Linux magic wand - was Re: [Beowulf] Re: "hobbyists"

Lawrence Stewart larry.stewart at
Tue Jun 24 21:11:06 EDT 2008

Mark Hahn wrote:
> so the question is, if you had a magic wand, what would you change in 
> the kernel (or perhaps libc or other support libs, etc)?  most of the 
> things I can think of are not clear-cut.  I'd like to be able to give 
> better info from perf counters to our users (but I don't think Linux 
> is really in the way).  I suspect we lose some performance due to jitter
> injected by the OS (and/or our own monitoring) and would like to improve,
> but again, it's hard to blame Linux.  I'd love to have better options 
> for cluster-aware filesystems.  kernel-assisted network shared memory?
> _______________________________________________
There's a good rant to be written for Usenix or the Ottowa Linux 
Symposium I suspect.

VM - 4096 is small now.  In 1976 a page was 512 bytes.  It moved to 4096 
in the mid '90s?  I forget.
Since then computers and memory bandwidths are much bigger and faster.  
The telling point for me was that I took
a look at a running system and there were only a couple of <hundred> VM 
areas in service, so page breakage
amounts to almost nothing.  We run with 64K pages and plan to experiment 
with much larger ones.

One could argue about thread stacks, but I think that threads and HPC 
don't mix well, so there won't be that
many.  I am aware of the great debate about the right way to program 
high core-count nodes, but I
doubt that more threads than processors is the right answer.

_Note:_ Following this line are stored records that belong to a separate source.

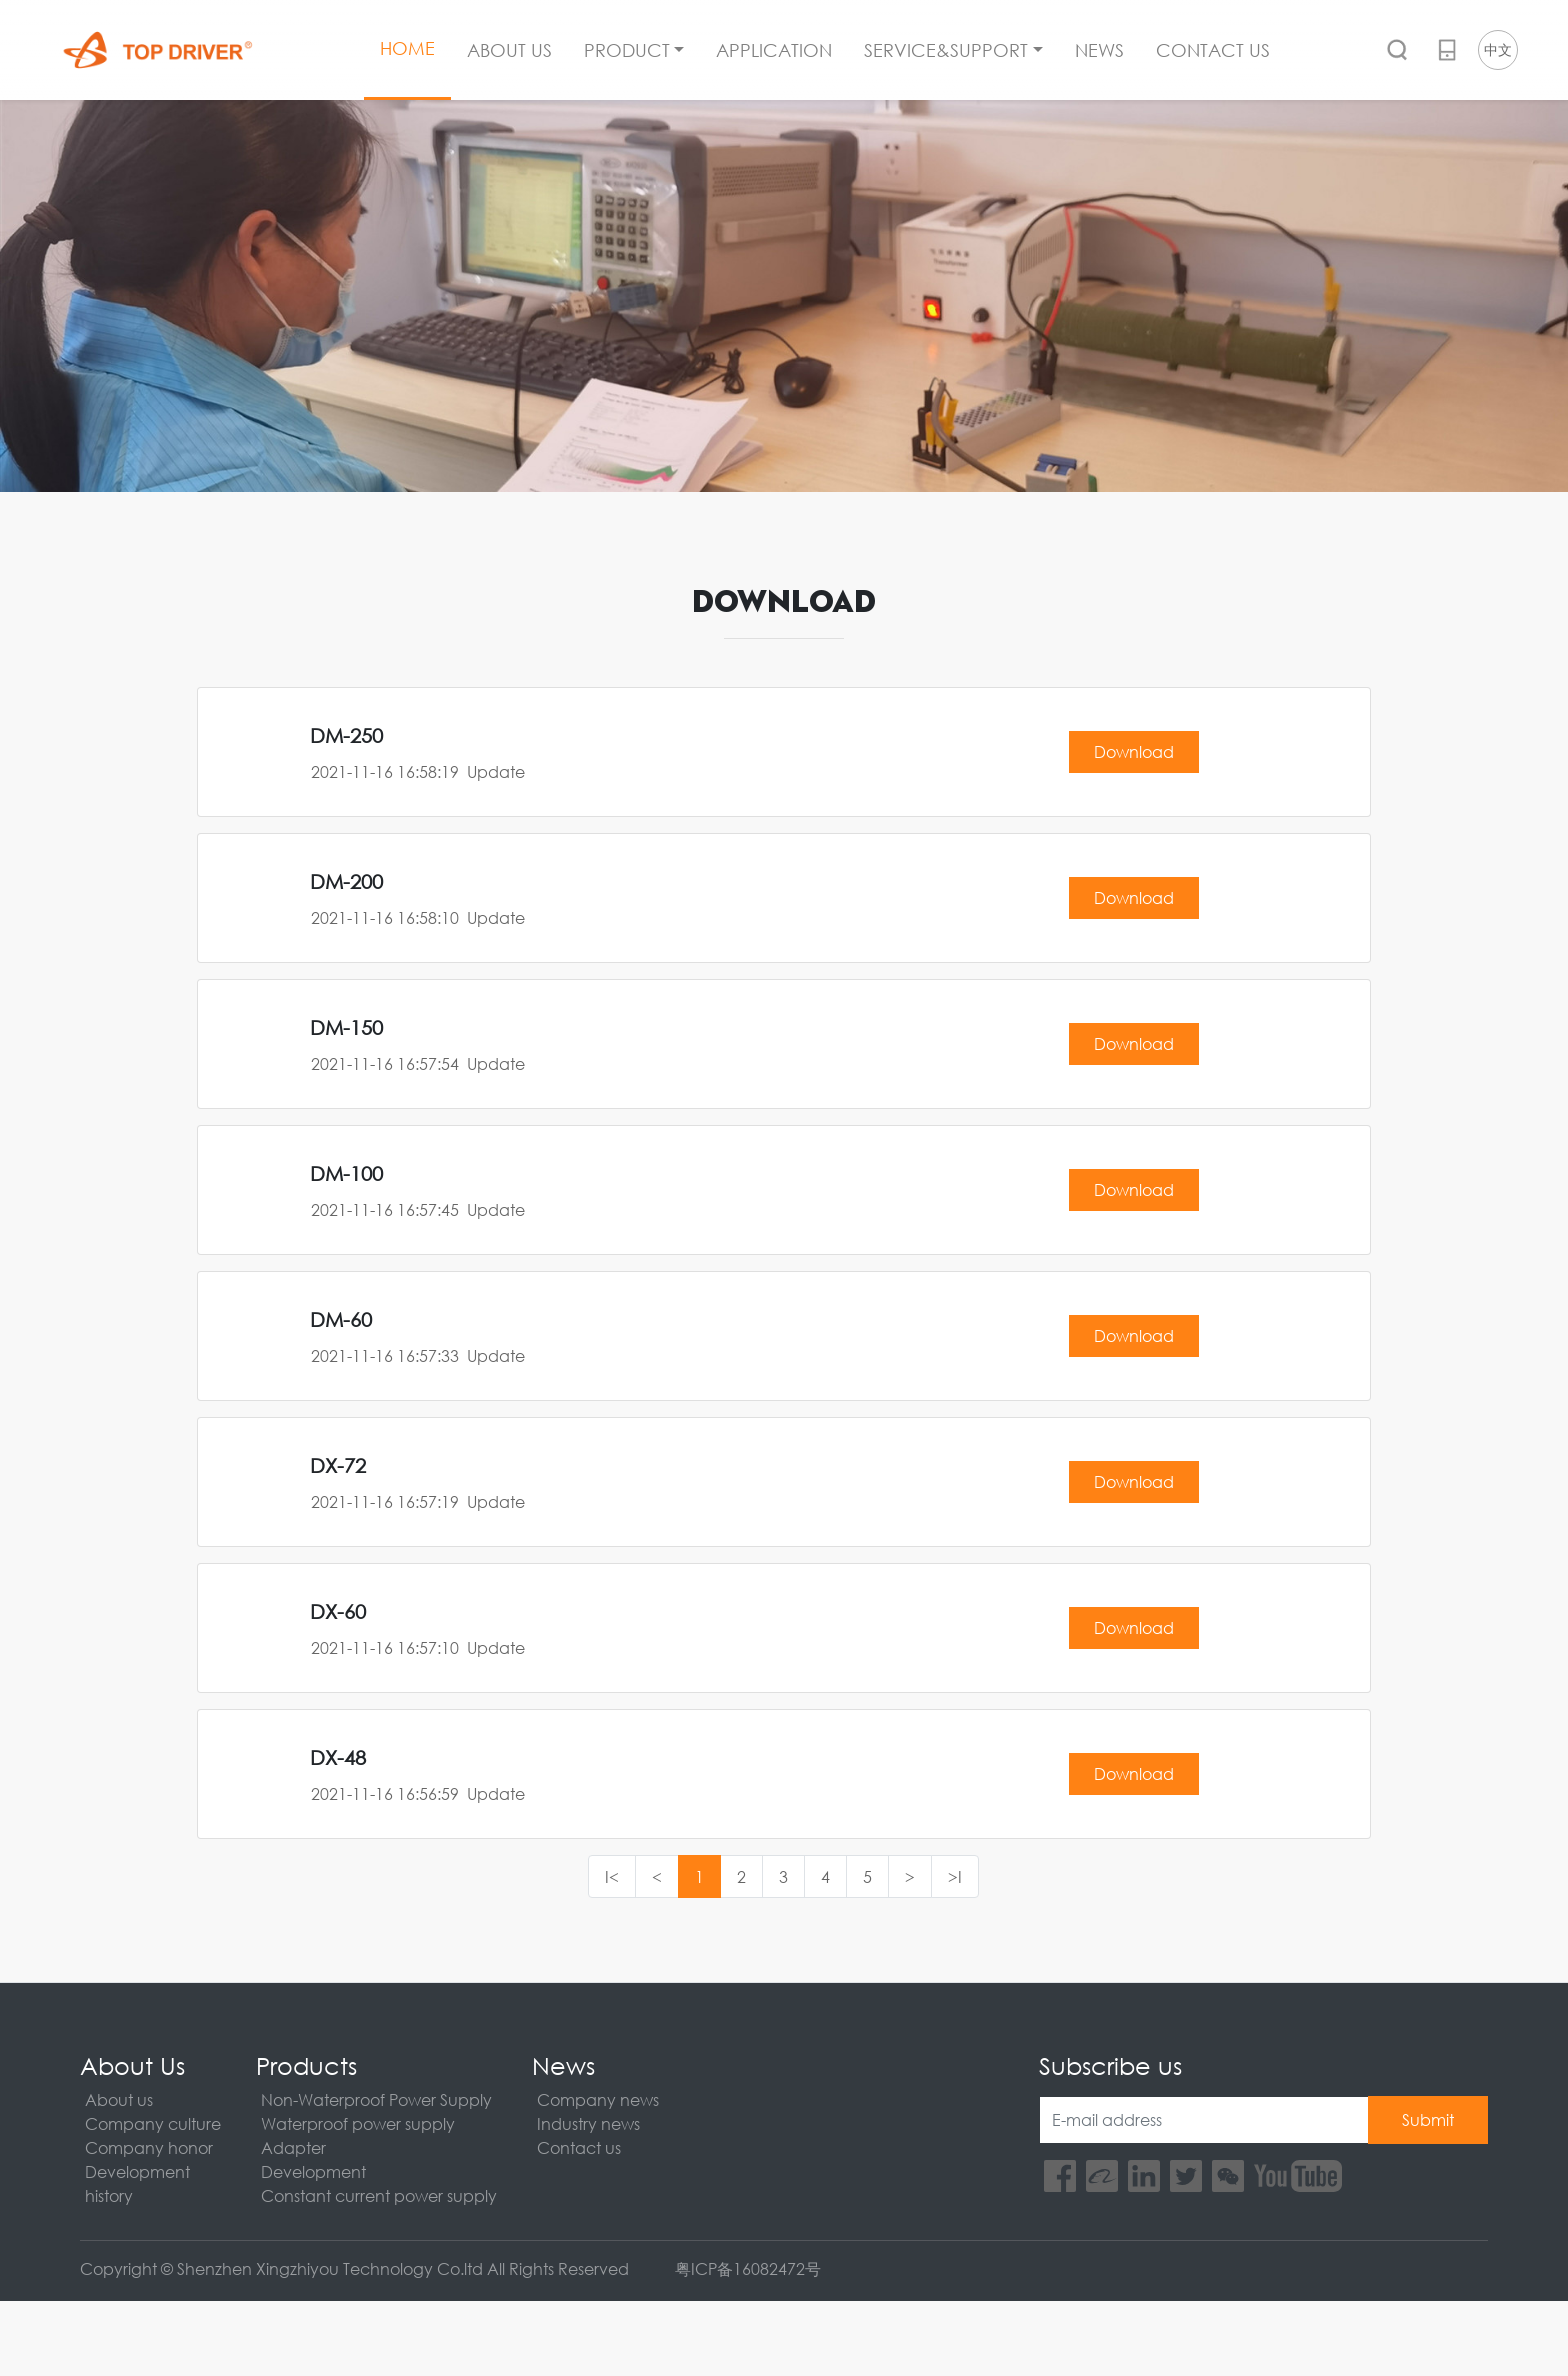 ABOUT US (509, 50)
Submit (1428, 2119)
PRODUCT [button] (627, 50)
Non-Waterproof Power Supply (376, 2099)
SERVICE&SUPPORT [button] (946, 50)
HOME (407, 48)
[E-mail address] (1204, 2120)
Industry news (588, 2123)
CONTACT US (1213, 50)
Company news (598, 2099)
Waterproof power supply (358, 2123)
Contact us (579, 2147)
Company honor (149, 2147)
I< (612, 1876)
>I (955, 1876)
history (109, 2195)
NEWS (1099, 50)
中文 (1498, 49)
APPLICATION (774, 50)
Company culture (153, 2123)
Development (137, 2171)
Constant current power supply (379, 2195)
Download (1134, 751)
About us (119, 2099)
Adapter (293, 2147) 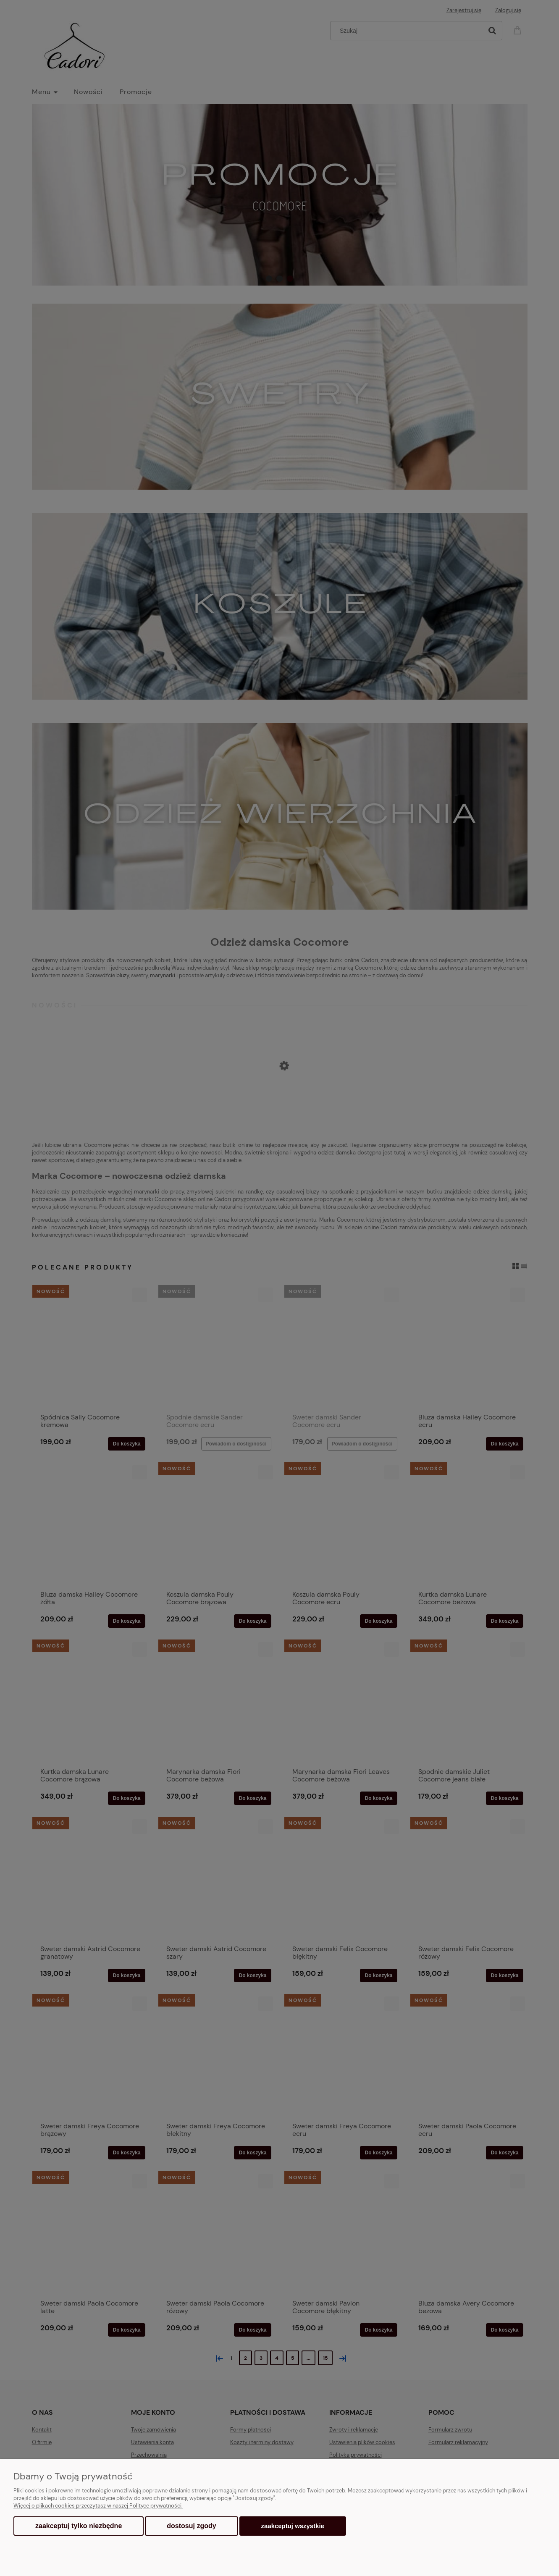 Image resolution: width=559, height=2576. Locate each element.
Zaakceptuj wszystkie (292, 2525)
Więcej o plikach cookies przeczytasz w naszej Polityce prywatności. (98, 2505)
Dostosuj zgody (191, 2525)
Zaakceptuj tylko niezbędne (78, 2525)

Linux also has pretty poor mechanisms for keeping physical memory 
contiguous, the slabs tend to
get fragmented, which is why the big page stuff and things like 
bigphysarea get preallocated.  There's
no good reason why you couldn't compact memory on the fly.

The VM system is also in the way of OS bypass RDMA NICs - you either get 
large kernel patches
like Quadrics to let virtual RDMA work, or you get pinning and 
registration and other performance
sapping cruft.  The new external-pager stuff may help a lot here, I 
haven't looked at it yet.

I/O system

The block device layer has 512 byte sectors wired in, and is solely 
useful for devices that you own
exclusively.   You've got queueing going on at multiple levels, I think 
because the architecture has
assumptions about cpu/disk performance ratios baked in.  And the 
segments of a bio have to complete
in order, what's that about?  A little one we ran into here is that the 
block I/O system doesn't know
if an I/O is to satisfy an I stream page fault or a D stream page 
fault.  Consequently if your L1 Icache
is not coherent (and few are) you have to flush it on all read 
completions.  A little book keeping would
solve that. (I hope I am wrong about this one!)

File systems

Agree complelely about cluster aware FS.  We struggle with the Lustre 
patch sets, which may be an
extreme case.

Performance stuff

We are big users of the PAPI infrastructure, which is pretty good, but 
once you step off that train you
have to deal with things like sysfs.  So we're trying to read hardware 
counters without undue disturbance
to running HPC applications, and the advice of Linux is to make a system 
call for each value, converted to
ascii.  This makes sense for slow admin stuff but not for performance 
data.  At least it isn't XML.

Runtime system

I tend towards thinking we would be better off without shared 
libraries.  Memory is big, programs are
generally small.  There is a lot of complexity here, to which I am 
allergic.  To the extent that shared
libraries make the program slower (due to separate segments for library 
data, for example), lets
get rid of them.  Two arguments in favor are when the library is 
implementing a system service
chosen by the admin, rather than the programmer (PAM modules), and there 
is this talk about
MPI ABIs, so applications can use alternate packages without relinking.  
I think that is a bad idea
too, but it is off-topic.

OS noise

This becomes a big issue in large systems.  There's way too much stuff 
running in linux, each piece
separately designed, each thread with its own notions of timing and 
periodic wakeups.  Maybe the OS
should run on a separate node altogether, and you communicate with it 
via RDMA.   All that is
left behind is maybe memory management.